___ Given records

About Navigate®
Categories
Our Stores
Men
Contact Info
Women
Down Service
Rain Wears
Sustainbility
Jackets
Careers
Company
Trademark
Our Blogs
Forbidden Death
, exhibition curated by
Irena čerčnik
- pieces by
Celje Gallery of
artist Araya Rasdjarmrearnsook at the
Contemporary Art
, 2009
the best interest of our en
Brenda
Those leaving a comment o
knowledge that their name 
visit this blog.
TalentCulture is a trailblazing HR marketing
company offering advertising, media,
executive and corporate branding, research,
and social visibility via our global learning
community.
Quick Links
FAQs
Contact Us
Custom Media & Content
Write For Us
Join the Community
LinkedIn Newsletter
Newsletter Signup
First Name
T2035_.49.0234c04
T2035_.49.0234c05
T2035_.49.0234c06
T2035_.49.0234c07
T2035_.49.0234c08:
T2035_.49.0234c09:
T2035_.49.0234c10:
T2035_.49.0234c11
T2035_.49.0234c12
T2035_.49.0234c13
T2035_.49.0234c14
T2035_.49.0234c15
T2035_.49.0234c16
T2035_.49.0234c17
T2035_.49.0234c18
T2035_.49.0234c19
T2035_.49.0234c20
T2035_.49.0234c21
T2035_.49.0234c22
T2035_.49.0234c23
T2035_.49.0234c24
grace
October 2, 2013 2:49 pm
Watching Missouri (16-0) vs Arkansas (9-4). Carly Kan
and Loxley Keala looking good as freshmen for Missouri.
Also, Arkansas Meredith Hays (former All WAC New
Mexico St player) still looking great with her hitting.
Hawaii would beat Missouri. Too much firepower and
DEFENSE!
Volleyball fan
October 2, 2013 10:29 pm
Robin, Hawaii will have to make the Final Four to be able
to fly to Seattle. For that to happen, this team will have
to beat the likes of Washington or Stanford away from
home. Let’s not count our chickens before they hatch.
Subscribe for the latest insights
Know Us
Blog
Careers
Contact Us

______

Say how many lines of the listing above contain "will", giving nothing but the number.

**Answer area:** 2